Pix2Pix Tensorflow 2.0 tutorial
Pix2Pix HD "High-Resolution Image Synthesis and Semantic Manipulation with Conditional GANs"

The maps dataset used contain 1096 training images scraped from Google Maps

Setup

Follow the setup instructions

Requirements

This demo requires a Google Cloud Platform (GCP) project with an IAP-enabled cluster running on Kubernetes Engine (GKE). The Pix2Pix code requires Python 3.5, Tensorflow 1.12 and Kubeflow 0.5.0.

Setup overview

Prerequisites : Have a GCP account with billing enabled
Create a GCP project (don't forget to adjust the GPU quotas for the considered region)
An endpoint protected by GCP IAP will be created for accessing kubeflow. Follow these instructions to create an OAuth client and then enter as IAP Oauth Client ID and Secret
Create a Kubeflow cluster on GKE, using the Google Cloud Deploy tool
Perform additional Setup for REMOTE Kubeflow pipeline execution
Create GCP service account with the necessary permissons, and added as an 'IAP-secured Web App User'
Create a storage bucket in Google Storage
Add an NFS server running in GKE inside the Kubeflow namespace
Create a GPU node pool with Autoscaling enabled in GKE

Known issues

June/July 2019 : It seems that there are some issues with Kubeflow 0.5 when using IAP. In particular I have noticed some difficulties to access Jupyter Notebooks or spawning a Jupyter server that mounts a NFS volume. Until the issue is solved, a bypass solution is provided in order to avoid using IAP.

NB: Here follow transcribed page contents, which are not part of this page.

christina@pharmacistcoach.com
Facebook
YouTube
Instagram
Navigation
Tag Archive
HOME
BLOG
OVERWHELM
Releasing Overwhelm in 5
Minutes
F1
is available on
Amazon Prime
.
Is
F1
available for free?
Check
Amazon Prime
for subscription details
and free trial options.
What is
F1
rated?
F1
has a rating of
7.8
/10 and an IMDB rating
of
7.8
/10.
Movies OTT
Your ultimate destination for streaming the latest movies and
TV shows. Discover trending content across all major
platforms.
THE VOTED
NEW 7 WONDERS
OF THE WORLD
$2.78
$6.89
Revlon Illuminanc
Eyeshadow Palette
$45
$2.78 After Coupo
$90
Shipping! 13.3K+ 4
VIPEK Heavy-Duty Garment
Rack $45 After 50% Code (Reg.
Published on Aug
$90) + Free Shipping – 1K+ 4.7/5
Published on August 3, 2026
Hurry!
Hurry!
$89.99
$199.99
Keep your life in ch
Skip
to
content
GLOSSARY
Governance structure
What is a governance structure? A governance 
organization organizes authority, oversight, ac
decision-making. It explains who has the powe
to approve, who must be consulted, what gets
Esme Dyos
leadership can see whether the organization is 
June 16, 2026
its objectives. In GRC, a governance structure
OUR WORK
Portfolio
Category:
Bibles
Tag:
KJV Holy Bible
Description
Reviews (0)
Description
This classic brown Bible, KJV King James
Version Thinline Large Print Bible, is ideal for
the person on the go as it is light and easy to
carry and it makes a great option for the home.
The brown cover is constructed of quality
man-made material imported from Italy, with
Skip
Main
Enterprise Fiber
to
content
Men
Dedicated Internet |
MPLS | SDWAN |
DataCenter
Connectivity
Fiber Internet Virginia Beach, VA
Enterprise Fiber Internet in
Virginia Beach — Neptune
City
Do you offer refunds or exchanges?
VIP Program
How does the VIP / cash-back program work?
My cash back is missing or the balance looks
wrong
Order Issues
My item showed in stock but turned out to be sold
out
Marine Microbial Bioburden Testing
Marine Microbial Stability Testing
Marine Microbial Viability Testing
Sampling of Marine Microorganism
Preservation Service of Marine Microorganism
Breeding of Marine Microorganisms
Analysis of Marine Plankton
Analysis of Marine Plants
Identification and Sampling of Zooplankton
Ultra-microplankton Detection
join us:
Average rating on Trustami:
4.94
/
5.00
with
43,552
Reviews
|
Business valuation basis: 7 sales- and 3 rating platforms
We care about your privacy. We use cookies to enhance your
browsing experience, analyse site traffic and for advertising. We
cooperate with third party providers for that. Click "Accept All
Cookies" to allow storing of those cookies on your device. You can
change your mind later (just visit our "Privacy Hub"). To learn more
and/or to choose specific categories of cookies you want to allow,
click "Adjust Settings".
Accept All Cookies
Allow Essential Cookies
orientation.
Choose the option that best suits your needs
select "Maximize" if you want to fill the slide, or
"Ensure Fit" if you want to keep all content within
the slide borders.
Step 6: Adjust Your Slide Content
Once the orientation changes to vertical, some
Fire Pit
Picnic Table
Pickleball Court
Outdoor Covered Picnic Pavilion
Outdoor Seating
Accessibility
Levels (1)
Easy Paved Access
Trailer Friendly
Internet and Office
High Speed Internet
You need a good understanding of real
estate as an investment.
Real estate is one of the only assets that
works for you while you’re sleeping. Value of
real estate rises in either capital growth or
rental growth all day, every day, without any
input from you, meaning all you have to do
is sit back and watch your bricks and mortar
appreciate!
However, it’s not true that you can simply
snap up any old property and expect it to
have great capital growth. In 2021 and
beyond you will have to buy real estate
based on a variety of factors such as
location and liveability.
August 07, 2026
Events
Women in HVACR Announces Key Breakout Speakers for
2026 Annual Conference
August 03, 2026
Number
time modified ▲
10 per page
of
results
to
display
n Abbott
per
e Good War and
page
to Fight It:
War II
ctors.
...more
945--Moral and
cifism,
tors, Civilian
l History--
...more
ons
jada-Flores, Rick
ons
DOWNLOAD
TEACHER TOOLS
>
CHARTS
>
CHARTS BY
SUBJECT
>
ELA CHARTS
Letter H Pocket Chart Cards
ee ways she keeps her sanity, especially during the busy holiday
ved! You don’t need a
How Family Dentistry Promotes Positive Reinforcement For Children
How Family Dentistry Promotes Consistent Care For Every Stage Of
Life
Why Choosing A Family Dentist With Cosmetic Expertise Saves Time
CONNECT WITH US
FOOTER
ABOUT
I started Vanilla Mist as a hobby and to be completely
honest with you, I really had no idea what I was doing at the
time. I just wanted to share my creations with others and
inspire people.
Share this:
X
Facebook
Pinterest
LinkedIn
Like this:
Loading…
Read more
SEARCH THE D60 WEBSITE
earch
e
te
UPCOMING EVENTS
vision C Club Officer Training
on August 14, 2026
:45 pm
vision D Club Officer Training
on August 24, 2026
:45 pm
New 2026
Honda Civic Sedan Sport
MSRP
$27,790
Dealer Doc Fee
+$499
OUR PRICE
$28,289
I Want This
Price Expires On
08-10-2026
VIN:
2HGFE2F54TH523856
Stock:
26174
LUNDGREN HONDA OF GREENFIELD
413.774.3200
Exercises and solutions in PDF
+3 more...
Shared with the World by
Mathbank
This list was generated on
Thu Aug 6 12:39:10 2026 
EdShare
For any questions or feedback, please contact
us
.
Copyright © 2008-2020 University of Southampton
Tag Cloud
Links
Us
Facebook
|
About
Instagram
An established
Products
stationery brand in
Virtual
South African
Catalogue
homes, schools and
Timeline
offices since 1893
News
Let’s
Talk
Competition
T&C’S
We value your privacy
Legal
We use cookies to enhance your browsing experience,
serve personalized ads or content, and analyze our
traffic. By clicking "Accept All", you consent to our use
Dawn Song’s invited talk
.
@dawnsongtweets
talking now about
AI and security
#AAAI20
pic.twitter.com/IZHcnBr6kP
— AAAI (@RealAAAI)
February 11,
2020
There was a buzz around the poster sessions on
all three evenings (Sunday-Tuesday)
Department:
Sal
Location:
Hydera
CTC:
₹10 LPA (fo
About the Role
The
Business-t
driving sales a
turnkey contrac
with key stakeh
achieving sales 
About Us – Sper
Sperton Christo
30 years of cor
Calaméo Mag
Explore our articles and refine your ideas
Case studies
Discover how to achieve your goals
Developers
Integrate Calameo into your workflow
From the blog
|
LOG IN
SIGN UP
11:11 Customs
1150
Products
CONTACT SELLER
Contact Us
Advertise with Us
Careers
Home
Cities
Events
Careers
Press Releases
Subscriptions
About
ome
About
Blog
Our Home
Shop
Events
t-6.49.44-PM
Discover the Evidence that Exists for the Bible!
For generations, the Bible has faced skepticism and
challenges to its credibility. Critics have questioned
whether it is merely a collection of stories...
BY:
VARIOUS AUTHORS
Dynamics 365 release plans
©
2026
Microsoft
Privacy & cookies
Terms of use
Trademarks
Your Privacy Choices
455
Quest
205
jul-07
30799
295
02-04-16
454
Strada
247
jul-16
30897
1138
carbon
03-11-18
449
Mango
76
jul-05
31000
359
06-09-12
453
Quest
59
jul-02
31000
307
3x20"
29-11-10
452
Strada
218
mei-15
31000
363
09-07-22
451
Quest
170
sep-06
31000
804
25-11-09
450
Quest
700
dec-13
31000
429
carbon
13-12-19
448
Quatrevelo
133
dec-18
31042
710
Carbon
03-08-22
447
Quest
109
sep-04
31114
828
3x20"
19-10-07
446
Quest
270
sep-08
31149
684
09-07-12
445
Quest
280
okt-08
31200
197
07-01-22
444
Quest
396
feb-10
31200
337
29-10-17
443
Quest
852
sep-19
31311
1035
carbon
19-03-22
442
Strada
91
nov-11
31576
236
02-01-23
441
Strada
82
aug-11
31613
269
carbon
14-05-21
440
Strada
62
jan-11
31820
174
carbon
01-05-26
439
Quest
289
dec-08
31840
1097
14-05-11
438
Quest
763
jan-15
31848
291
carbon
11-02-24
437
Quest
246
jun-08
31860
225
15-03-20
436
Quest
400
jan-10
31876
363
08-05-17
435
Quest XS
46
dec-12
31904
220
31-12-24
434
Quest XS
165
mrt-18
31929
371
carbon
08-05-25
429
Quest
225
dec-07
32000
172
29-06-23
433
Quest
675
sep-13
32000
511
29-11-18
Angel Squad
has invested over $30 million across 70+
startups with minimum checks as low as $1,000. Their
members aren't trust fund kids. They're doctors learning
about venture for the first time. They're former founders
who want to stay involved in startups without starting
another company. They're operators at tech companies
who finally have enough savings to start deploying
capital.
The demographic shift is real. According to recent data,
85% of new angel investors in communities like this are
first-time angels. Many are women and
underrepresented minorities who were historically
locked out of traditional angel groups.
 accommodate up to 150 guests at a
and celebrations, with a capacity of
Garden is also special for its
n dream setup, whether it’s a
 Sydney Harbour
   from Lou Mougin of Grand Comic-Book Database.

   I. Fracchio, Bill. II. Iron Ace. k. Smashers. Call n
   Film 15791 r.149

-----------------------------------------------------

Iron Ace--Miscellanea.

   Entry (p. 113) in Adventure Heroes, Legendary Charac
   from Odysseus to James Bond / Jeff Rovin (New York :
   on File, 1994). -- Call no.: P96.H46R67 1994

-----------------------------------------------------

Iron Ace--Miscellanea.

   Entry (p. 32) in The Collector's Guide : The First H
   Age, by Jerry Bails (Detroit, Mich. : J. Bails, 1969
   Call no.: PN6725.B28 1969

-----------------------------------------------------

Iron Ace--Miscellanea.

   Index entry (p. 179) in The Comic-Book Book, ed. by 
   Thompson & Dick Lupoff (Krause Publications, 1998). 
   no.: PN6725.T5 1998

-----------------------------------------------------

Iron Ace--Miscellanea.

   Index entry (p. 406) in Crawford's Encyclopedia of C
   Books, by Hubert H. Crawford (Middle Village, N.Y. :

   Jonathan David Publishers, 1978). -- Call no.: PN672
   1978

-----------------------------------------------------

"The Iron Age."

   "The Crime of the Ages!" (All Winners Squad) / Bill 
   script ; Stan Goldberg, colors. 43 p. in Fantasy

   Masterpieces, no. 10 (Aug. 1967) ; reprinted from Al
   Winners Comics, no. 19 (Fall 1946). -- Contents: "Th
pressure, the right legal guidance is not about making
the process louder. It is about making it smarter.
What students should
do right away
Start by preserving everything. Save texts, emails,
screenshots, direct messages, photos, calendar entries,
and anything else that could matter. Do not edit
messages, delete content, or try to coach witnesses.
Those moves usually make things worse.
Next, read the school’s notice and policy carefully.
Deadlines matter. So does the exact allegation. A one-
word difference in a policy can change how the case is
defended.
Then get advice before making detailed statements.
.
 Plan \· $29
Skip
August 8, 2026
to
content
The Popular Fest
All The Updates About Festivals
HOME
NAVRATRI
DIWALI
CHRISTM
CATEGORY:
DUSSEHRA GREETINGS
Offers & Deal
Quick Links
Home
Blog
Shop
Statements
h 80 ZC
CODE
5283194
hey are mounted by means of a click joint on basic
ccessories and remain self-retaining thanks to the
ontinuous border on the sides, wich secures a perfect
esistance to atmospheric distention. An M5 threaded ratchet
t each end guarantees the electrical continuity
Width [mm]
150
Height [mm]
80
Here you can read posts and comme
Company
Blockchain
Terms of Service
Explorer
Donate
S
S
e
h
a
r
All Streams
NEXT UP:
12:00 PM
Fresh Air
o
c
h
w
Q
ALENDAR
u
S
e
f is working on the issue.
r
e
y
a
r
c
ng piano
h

Next steps / Work in progress

Include the instructions to setup the cluster for REMOTE Kubeflow pipeline execution (instead of external reference)
Rework the GKE cluster setup for deployment automation (DevOps for MLOps ! )
Investigate Pix2Pix HD
Use a cleaner dataset (without traffic information...)
Include a Kubeflow Fairing version

How to use

Setup your local environment and your GKE cluster, clone the repository or import the source code, and execute the notebooks !

Don't forger to customize in the Notebooks your bucket URL, Kubeflow cluster endpoints and client_id

1-Pix2Pix-local.ipynb is expected to be executed locally in a Jupyter notebook running on anykind of GPU server (without Kubeflow)
2-Pix2Pix-KFP.ipynb is expected to be executed inside the Kubeflow's Jupyter notebook running on a GKE cluster (with some GPU nodes pool available).
3-Pix2Pix-KFP-REMOTE.ipynb is expected to be executed in a local Jupyter notebook instance (for instance running on a laptop without GPU), and it will interact with a Kubeflow cluster running on GKE

Some results

Results after ~200 steps (200 epochs with batch size of 1) :

From Left to Right : Source Image / Generated ("Translated") Image / Target Image (ground truth)

Remark on the implementation

In order to avoid some kind of "noise artifacts" to appears in the generated images, and while it was not specified in the Author's paper or original Torch code, I have added some gradient clipping during the optimization steps which solved the problem immediately.

Example of "Noise artifacts" that were appearing in the generated images before adding Gradient Clipping :

Kubeflow Pipelines at Google Next 2019

See Google Next 2019 Breakout session : ML Ops Best Practices on Google Cloud (Apr 2019)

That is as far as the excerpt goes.